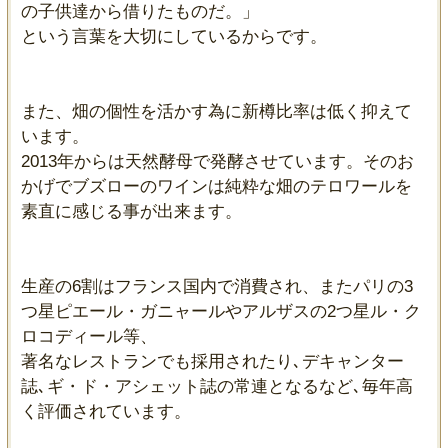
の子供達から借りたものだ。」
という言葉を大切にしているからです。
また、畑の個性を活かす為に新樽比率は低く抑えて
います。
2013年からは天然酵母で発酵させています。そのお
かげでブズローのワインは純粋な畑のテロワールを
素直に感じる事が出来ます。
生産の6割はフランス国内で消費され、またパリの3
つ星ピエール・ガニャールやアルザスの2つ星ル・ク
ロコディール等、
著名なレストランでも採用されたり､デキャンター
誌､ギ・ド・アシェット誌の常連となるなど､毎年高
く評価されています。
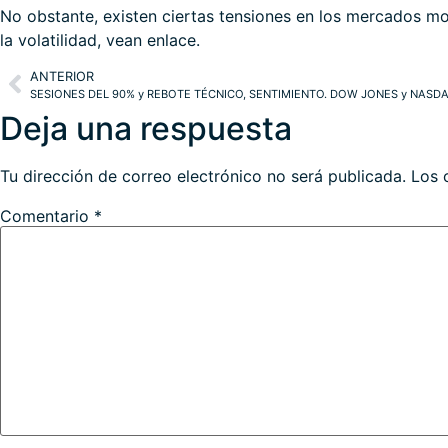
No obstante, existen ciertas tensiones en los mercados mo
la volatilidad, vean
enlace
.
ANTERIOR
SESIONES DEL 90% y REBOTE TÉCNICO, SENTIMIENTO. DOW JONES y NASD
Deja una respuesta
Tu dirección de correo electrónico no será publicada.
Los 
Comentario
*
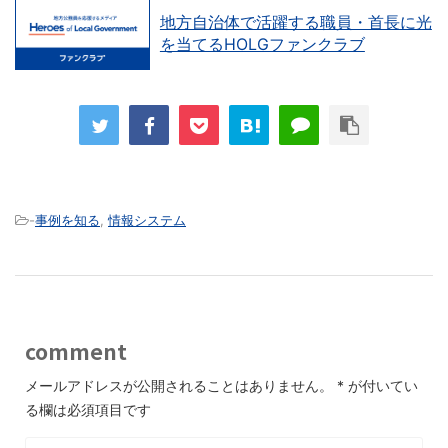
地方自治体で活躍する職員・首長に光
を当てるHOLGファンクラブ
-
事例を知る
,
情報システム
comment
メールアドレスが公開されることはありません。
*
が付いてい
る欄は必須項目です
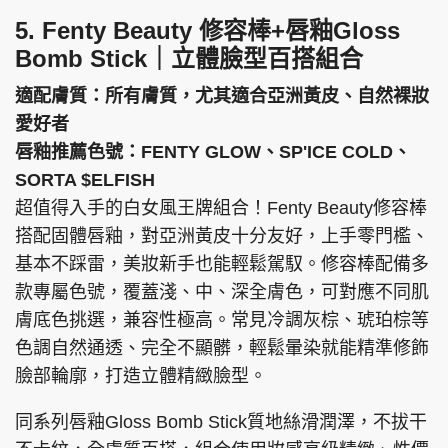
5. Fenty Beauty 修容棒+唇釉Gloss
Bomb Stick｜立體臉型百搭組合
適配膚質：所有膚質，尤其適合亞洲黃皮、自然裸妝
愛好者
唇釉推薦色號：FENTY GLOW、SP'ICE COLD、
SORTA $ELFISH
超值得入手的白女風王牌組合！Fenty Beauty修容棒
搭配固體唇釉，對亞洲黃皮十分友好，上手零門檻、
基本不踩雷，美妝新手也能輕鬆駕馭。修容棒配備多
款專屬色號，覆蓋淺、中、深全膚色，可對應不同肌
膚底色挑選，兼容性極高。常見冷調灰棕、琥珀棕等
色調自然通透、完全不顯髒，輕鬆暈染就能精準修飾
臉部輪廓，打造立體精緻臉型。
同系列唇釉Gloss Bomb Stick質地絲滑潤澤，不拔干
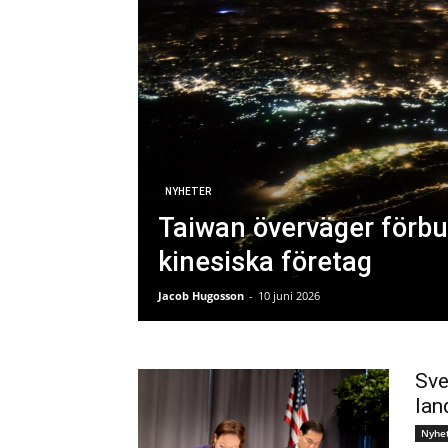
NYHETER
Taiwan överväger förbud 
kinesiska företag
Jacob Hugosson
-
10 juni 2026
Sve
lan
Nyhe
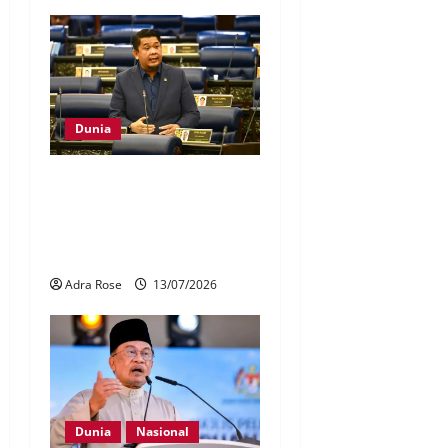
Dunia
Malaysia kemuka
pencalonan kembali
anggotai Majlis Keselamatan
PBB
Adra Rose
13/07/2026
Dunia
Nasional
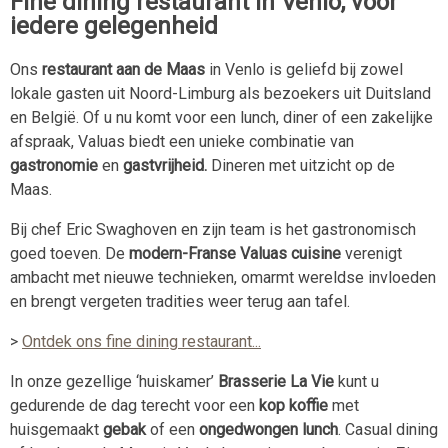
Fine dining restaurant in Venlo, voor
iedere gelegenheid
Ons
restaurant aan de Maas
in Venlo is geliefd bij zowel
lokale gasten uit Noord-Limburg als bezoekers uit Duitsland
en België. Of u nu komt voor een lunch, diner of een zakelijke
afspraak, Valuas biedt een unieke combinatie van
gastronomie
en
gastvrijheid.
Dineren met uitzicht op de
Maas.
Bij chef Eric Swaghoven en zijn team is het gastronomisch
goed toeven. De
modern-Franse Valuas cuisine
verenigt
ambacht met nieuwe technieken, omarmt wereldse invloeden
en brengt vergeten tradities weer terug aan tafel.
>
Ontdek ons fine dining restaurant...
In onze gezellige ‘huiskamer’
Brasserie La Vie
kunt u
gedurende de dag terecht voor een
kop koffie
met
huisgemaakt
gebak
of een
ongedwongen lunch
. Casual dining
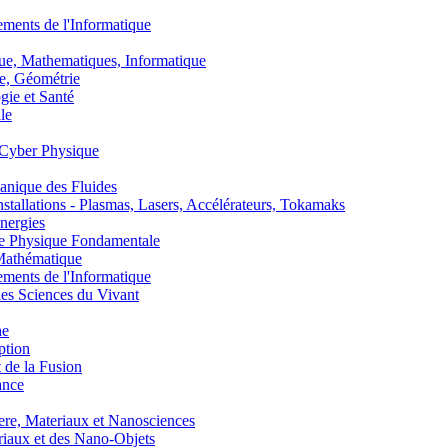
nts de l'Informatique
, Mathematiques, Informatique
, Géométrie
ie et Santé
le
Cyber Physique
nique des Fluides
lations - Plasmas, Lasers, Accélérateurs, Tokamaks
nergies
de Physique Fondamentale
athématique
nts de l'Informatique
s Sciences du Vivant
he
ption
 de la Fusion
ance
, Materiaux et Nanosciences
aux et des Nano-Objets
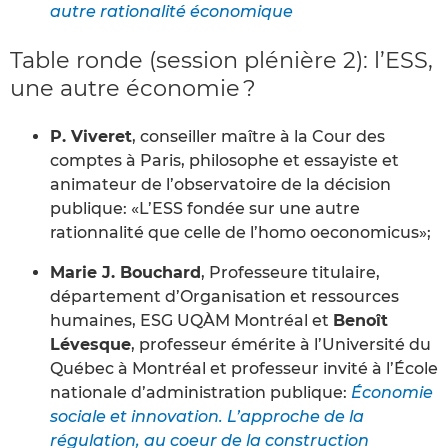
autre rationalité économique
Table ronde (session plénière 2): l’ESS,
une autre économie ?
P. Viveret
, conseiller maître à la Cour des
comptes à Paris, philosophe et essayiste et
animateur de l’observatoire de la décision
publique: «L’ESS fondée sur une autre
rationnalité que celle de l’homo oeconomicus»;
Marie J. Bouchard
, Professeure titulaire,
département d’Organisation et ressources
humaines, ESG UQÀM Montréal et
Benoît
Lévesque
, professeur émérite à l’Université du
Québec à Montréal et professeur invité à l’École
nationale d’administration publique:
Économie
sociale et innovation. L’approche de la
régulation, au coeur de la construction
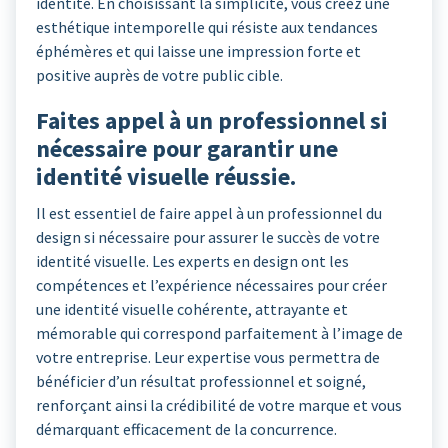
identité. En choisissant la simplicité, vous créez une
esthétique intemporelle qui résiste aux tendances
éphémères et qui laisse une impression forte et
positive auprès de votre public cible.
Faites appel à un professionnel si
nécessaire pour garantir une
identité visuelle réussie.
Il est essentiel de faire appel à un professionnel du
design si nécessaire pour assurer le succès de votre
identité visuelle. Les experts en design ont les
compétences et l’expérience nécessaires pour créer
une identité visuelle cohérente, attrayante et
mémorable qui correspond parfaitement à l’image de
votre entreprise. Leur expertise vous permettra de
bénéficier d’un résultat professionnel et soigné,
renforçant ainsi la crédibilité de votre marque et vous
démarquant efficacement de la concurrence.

:: What needs to be done ::
Repeat the listing verbatim without its pictures.

:: Answer space ::
の子供達から借りたものだ。」
という言葉を大切にしているからです。
また、畑の個性を活かす為に新樽比率は低く抑えて
います。
2013年からは天然酵母で発酵させています。そのお
かげでブズローのワインは純粋な畑のテロワールを
素直に感じる事が出来ます。
生産の6割はフランス国内で消費され、またパリの3
つ星ピエール・ガニャールやアルザスの2つ星ル・ク
ロコディール等、
著名なレストランでも採用されたり､デキャンター
誌､ギ・ド・アシェット誌の常連となるなど､毎年高
く評価されています。
No obstante, existen ciertas tensiones en los mercados mo
la volatilidad, vean
enlace
.
ANTERIOR
SESIONES DEL 90% y REBOTE TÉCNICO, SENTIMIENTO. DOW JONES y NASD
Deja una respuesta
Tu dirección de correo electrónico no será publicada.
Los 
Comentario
*
地方自治体で活躍する職員・首長に光
を当てるHOLGファンクラブ
-
事例を知る
,
情報システム
comment
メールアドレスが公開されることはありません。
*
が付いてい
る欄は必須項目です
5. Fenty Beauty 修容棒+唇釉Gloss
Bomb Stick｜立體臉型百搭組合
適配膚質：所有膚質，尤其適合亞洲黃皮、自然裸妝
愛好者
唇釉推薦色號：FENTY GLOW、SP'ICE COLD、
SORTA $ELFISH
超值得入手的白女風王牌組合！Fenty Beauty修容棒
搭配固體唇釉，對亞洲黃皮十分友好，上手零門檻、
基本不踩雷，美妝新手也能輕鬆駕馭。修容棒配備多
款專屬色號，覆蓋淺、中、深全膚色，可對應不同肌
膚底色挑選，兼容性極高。常見冷調灰棕、琥珀棕等
色調自然通透、完全不顯髒，輕鬆暈染就能精準修飾
臉部輪廓，打造立體精緻臉型。
同系列唇釉Gloss Bomb Stick質地絲滑潤澤，不拔干
NYHETER
Taiwan överväger förbud 
kinesiska företag
Jacob Hugosson
-
10 juni 2026
Sve
lan
Nyhe
Dunia
Malaysia kemuka
pencalonan kembali
anggotai Majlis Keselamatan
PBB
Adra Rose
13/07/2026
Dunia
Nasional
Fine dining restaurant in Venlo, voor
iedere gelegenheid
Ons
restaurant aan de Maas
in Venlo is geliefd bij zowel
lokale gasten uit Noord-Limburg als bezoekers uit Duitsland
en België. Of u nu komt voor een lunch, diner of een zakelijke
afspraak, Valuas biedt een unieke combinatie van
gastronomie
en
gastvrijheid.
Dineren met uitzicht op de
Maas.
Bij chef Eric Swaghoven en zijn team is het gastronomisch
goed toeven. De
modern-Franse Valuas cuisine
verenigt
ambacht met nieuwe technieken, omarmt wereldse invloeden
en brengt vergeten tradities weer terug aan tafel.
>
Ontdek ons fine dining restaurant...
In onze gezellige ‘huiskamer’
Brasserie La Vie
kunt u
gedurende de dag terecht voor een
kop koffie
met
huisgemaakt
gebak
of een
ongedwongen lunch
. Casual dining
nts de l'Informatique
, Mathematiques, Informatique
, Géométrie
ie et Santé
le
Cyber Physique
nique des Fluides
lations - Plasmas, Lasers, Accélérateurs, Tokamaks
nergies
de Physique Fondamentale
athématique
nts de l'Informatique
s Sciences du Vivant
he
ption
 de la Fusion
ance
, Materiaux et Nanosciences
aux et des Nano-Objets
autre rationalité économique
Table ronde (session plénière 2): l’ESS,
une autre économie ?
P. Viveret
, conseiller maître à la Cour des
comptes à Paris, philosophe et essayiste et
animateur de l’observatoire de la décision
publique: «L’ESS fondée sur une autre
rationnalité que celle de l’homo oeconomicus»;
Marie J. Bouchard
, Professeure titulaire,
département d’Organisation et ressources
humaines, ESG UQÀM Montréal et
Benoît
Lévesque
, professeur émérite à l’Université du
Québec à Montréal et professeur invité à l’École
nationale d’administration publique:
Économie
sociale et innovation. L’approche de la
régulation, au coeur de la construction
identité. En choisissant la simplicité, vous créez une
esthétique intemporelle qui résiste aux tendances
éphémères et qui laisse une impression forte et
positive auprès de votre public cible.
Faites appel à un professionnel si
nécessaire pour garantir une
identité visuelle réussie.
Il est essentiel de faire appel à un professionnel du
design si nécessaire pour assurer le succès de votre
identité visuelle. Les experts en design ont les
compétences et l’expérience nécessaires pour créer
une identité visuelle cohérente, attrayante et
mémorable qui correspond parfaitement à l’image de
votre entreprise. Leur expertise vous permettra de
bénéficier d’un résultat professionnel et soigné,
renforçant ainsi la crédibilité de votre marque et vous
démarquant efficacement de la concurrence.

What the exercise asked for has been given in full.